Design Patterns em Scala – Parte 3: Pimp My Library


Nas duas primeiras partes da série Design Patterns em Scala, vimos alguns patterns bem conhecidos, porém implementados de uma maneira um pouco diferente em Scala.

Agora veremos um pattern que não é conhecido no mainstream Java, porque usa alguns recursos exclusivos da linguagem Scala, no caso de hoje esse recurso é a conversão implícita.

Estamos falando do Pimp My Library! Yooo!

Motivação

Se você leu o post sobre conversões implícitas, deve se lembrar do exemplo abaixo:

scala> val str = "Hello"
str: java.lang.String = Hello

scala> str.toList
res0: List[Char] = List(H, e, l, l, o)

E agora, com toda a mágica desmistificada, você deve saber que está ocorrendo uma conversão implícita de String para alguma classe que contenha o método .toList().

Mas sem pensar no que está acontecendo por baixo dos panos, qual a sensação que temos quando escrevemos o código acima? Qual a percepção do desenvolvedor?

Parece que foram acrescentados métodos diretamente na classe final String, não é? Se observarmos o código, não dá nem para saber qual a classe que efetivamente define o método .toList().

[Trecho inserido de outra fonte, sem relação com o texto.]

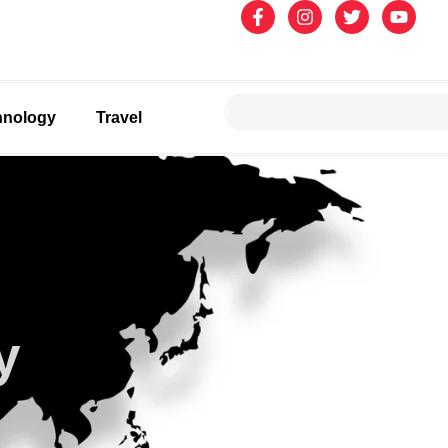
hnology
Travel
y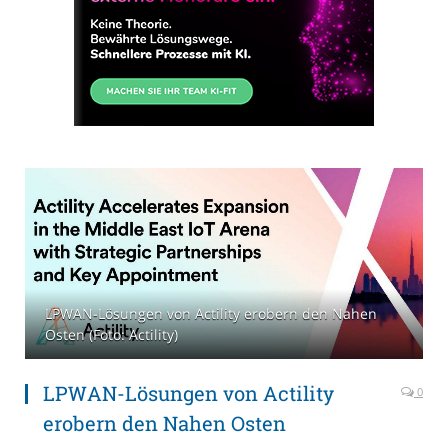
LPWAN-Lösungen von Actility erobern den Nahen
Osten (Foto: Actility)
LPWAN-Lösungen von Actility
0
erobern den Nahen Osten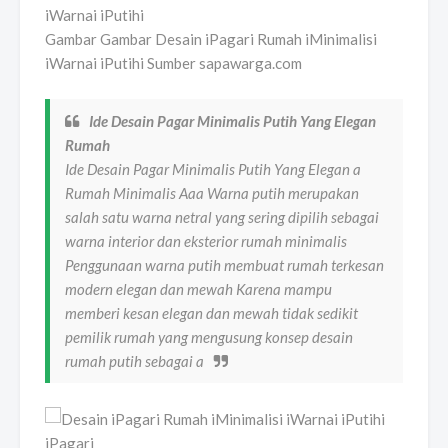
Gambar Gambar Desain iPagari Rumah iMinimalisi
iWarnai iPutihi Sumber sapawarga.com
Ide Desain Pagar Minimalis Putih Yang Elegan
Rumah
Ide Desain Pagar Minimalis Putih Yang Elegan a
Rumah Minimalis Aaa Warna putih merupakan
salah satu warna netral yang sering dipilih sebagai
warna interior dan eksterior rumah minimalis
Penggunaan warna putih membuat rumah terkesan
modern elegan dan mewah Karena mampu
memberi kesan elegan dan mewah tidak sedikit
pemilik rumah yang mengusung konsep desain
rumah putih sebagai a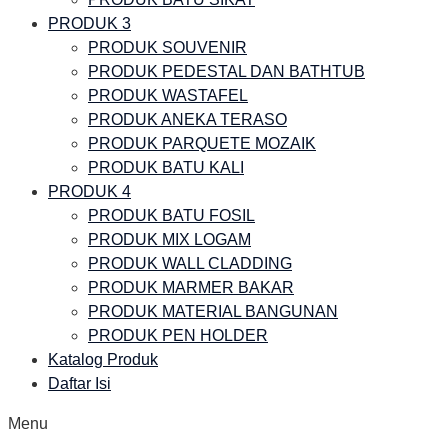
PRODUK 3
PRODUK SOUVENIR
PRODUK PEDESTAL DAN BATHTUB
PRODUK WASTAFEL
PRODUK ANEKA TERASO
PRODUK PARQUETE MOZAIK
PRODUK BATU KALI
PRODUK 4
PRODUK BATU FOSIL
PRODUK MIX LOGAM
PRODUK WALL CLADDING
PRODUK MARMER BAKAR
PRODUK MATERIAL BANGUNAN
PRODUK PEN HOLDER
Katalog Produk
Daftar Isi
Menu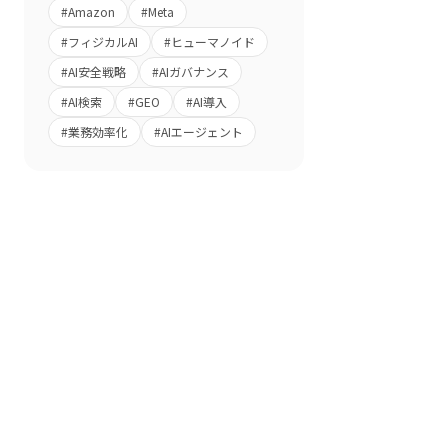
#
Amazon
#
Meta
#
フィジカルAI
#
ヒューマノイド
#
AI安全戦略
#
AIガバナンス
#
AI検索
#
GEO
#
AI導入
#
業務効率化
#
AIエージェント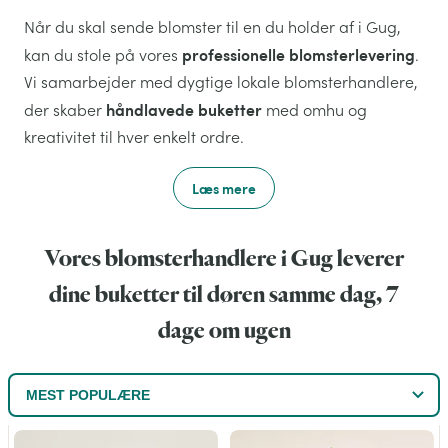
Når du skal sende blomster til en du holder af i Gug,
professionelle blomsterlevering
kan du stole på vores
.
Vi samarbejder med dygtige lokale blomsterhandlere,
håndlavede buketter
der skaber
med omhu og
kreativitet til hver enkelt ordre.
Læs mere
Vores blomsterhandlere i Gug leverer
dine buketter til døren samme dag, 7
dage om ugen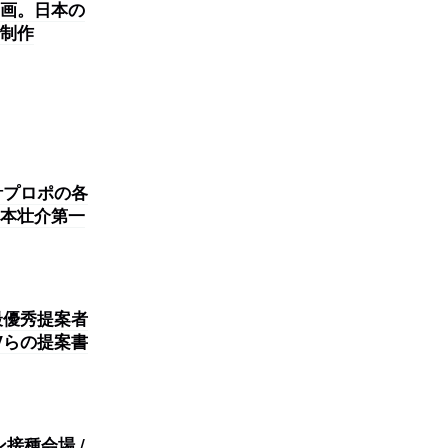
画。日本の
制作
計プロポの各
本壮介第一
最優秀提案者
Vらの提案書
接種会場 /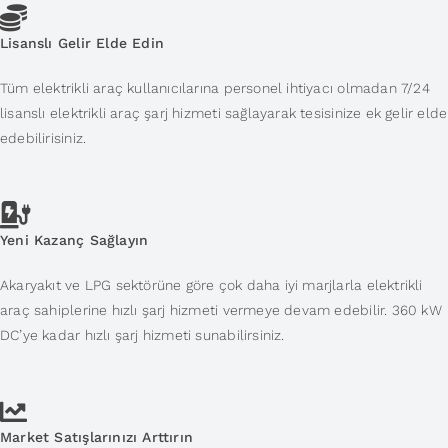
Lisanslı Gelir Elde Edin
Tüm elektrikli araç kullanıcılarına personel ihtiyacı olmadan 7/24
lisanslı elektrikli araç şarj hizmeti sağlayarak tesisinize ek gelir elde
edebilirisiniz.
Yeni Kazanç Sağlayın
Akaryakıt ve LPG sektörüne göre çok daha iyi marjlarla elektrikli
araç sahiplerine hızlı şarj hizmeti vermeye devam edebilir. 360 kW
DC’ye kadar hızlı şarj hizmeti sunabilirsiniz.
Market Satışlarınızı Arttırın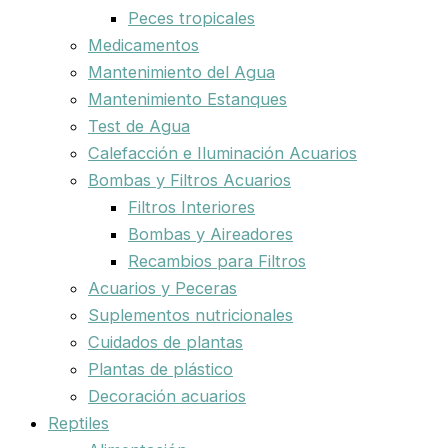
Peces tropicales
Medicamentos
Mantenimiento del Agua
Mantenimiento Estanques
Test de Agua
Calefacción e Iluminación Acuarios
Bombas y Filtros Acuarios
Filtros Interiores
Bombas y Aireadores
Recambios para Filtros
Acuarios y Peceras
Suplementos nutricionales
Cuidados de plantas
Plantas de plástico
Decoración acuarios
Reptiles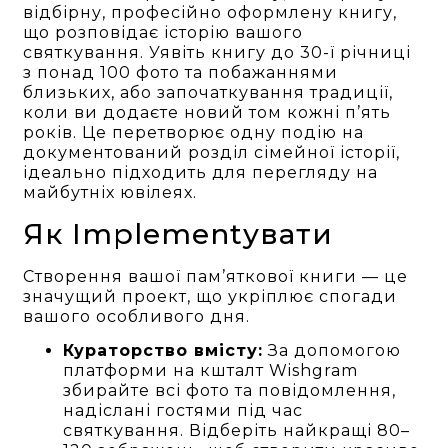
відбірну, професійно оформлену книгу,
що розповідає історію вашого
святкування. Уявіть книгу до 30-ї річниці
з понад 100 фото та побажаннями
близьких, або започаткування традиції,
коли ви додаєте новий том кожні п’ять
років. Це перетворює одну подію на
документований розділ сімейної історії,
ідеально підходить для перегляду на
майбутніх ювілеях.
Як Implementувати
Створення вашої пам’яткової книги — це
значущий проект, що укріплює спогади
вашого особливого дня.
Кураторство вмісту:
За допомогою
платформи на кшталт Wishgram
збирайте всі фото та повідомлення,
надіслані гостями під час
святкування. Відберіть найкращі 80–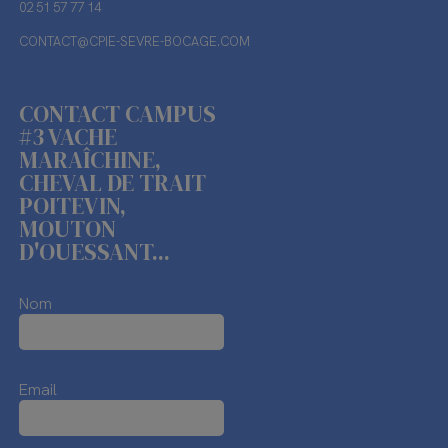
02 51 57 77 14
CONTACT@CPIE-SEVRE-BOCAGE.COM
CONTACT CAMPUS
#3 VACHE
MARAÎCHINE,
CHEVAL DE TRAIT
POITEVIN,
MOUTON
D'OUESSANT...
Nom
Email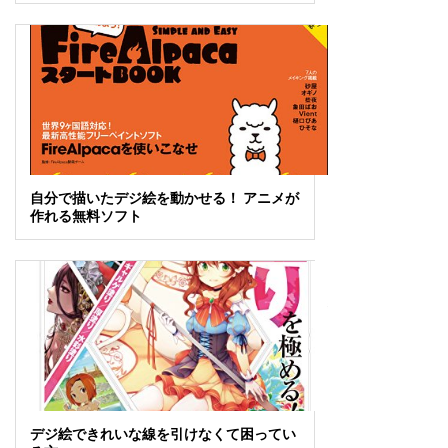
自分で描いたデジ絵を動かせる！ アニメが
作れる無料ソフト
デジ絵できれいな線を引けなくて困ってい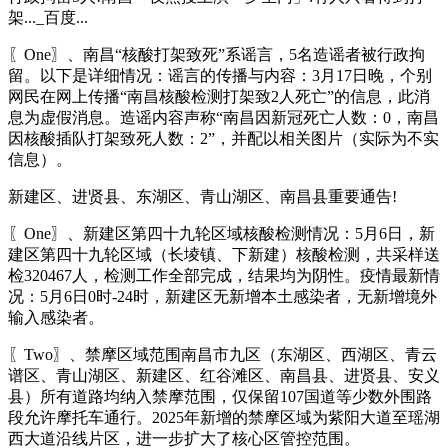
架..._百度...
〖One〗、南昌“核酸打架致死”系谣言，5名造谣者被行政拘
留。以下是详细情况：谣言的传播与内容：3月17日晚，个别
网民在网上传播“南昌核酸检测打架致2人死亡”的信息，此消
息为虚假消息。造谣内容声称“南昌因新冠死亡人数：0，南昌
因核酸插队打架致死人数：2”，并配以相关图片（实际为不实
信息）。
新建区、进贤县、东湖区、青山湖区、南昌县重要通告!
〖One〗、新建区第四十九轮区域核酸检测情况：5月6日，新
建区第四十九轮区域（长堎镇、下新建）核酸检测，共采样送
检320467人，检测工作全部完成，结果均为阴性。疫情最新情
况：5月6日0时-24时，新建区无新增本土感染者，无新增境外
输入感染者。
〖Two〗、禁摩区域范围南昌市九区（东湖区、西湖区、青云
谱区、青山湖区、新建区、红谷滩区、南昌县、进贤县、安义
县）所有道路均纳入禁摩范围，仅保留107国道等少数外围路
段允许摩托车通行。2025年新增的禁摩区域为紫阳大道至瑶湖
西大道沿线片区，进一步扩大了核心区管控范围。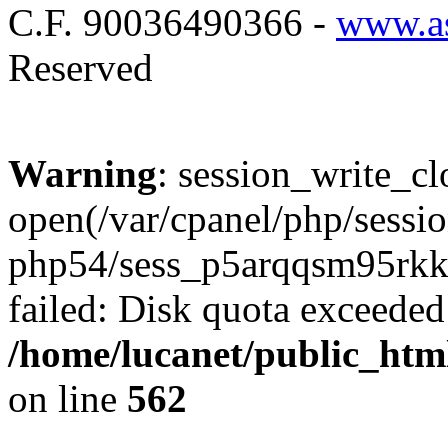
C.F. 90036490366 -
www.as
Reserved
Warning
: session_write_cl
open(/var/cpanel/php/sessio
php54/sess_p5arqqsm95rk
failed: Disk quota exceeded
/home/lucanet/public_html
on line
562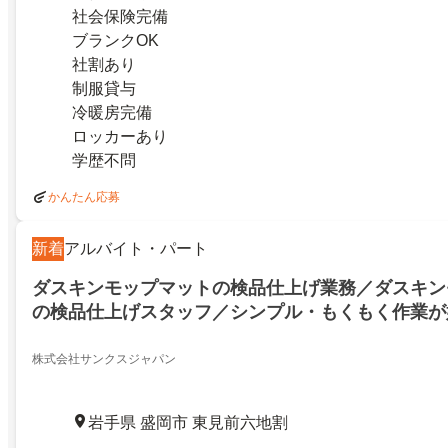
社会保険完備
ブランクOK
社割あり
制服貸与
冷暖房完備
ロッカーあり
学歴不問
かんたん応募
新着
アルバイト・パート
ダスキンモップマットの検品仕上げ業務／ダスキン
の検品仕上げスタッフ／シンプル・もくもく作業が
す！
株式会社サンクスジャパン
岩手県 盛岡市 東見前六地割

Esse exemplo é exatamente uma aplicação do pattern Pimp My Library! A classe String foi… éé… “Pimpada”!

Ok, “incrementada”, “aumentada”, “melhorada”, são termos melhores… Mas enfim…

O Pimp My Library é útil para os casos em que você usa uma classe ou API que não é sua e deseja estendê-la, de maneira transparente, para melhor se adaptar às suas necessidades.

Esse pattern foi definido (e nomeado) pelo próprio Martin Odersky, criador da linguagem, nesse artigo.

A primeira vista esse pattern se parece muito com Ruby Open Classes ou até mesmo Prototypes em Javascript, no sentido de que se consegue atingir o mesmo efeito.

No entanto, fazer Pimp My Library em Scala é algo muito mais controlado e localizado. Você não está efetivamente fazendo uma alteração na classe e afetando todo restante da sua aplicação (o que pode sair do controle e introduzir bugs estranhos).

É mais controlado fazer isso em Scala porque você precisa trazer explicitamente para o escopo do seu código o método implicit que faz as coisas acontecerem.

Vamos entender melhor como funciona…

Implementação

Agora que sabemos como funcionam as conversões implícitas fica fácil fazer o resto!

Tudo que precisamos é fazer um rich wrapper que possui os métodos que desejamos acrescentar a classe a ser incrementada.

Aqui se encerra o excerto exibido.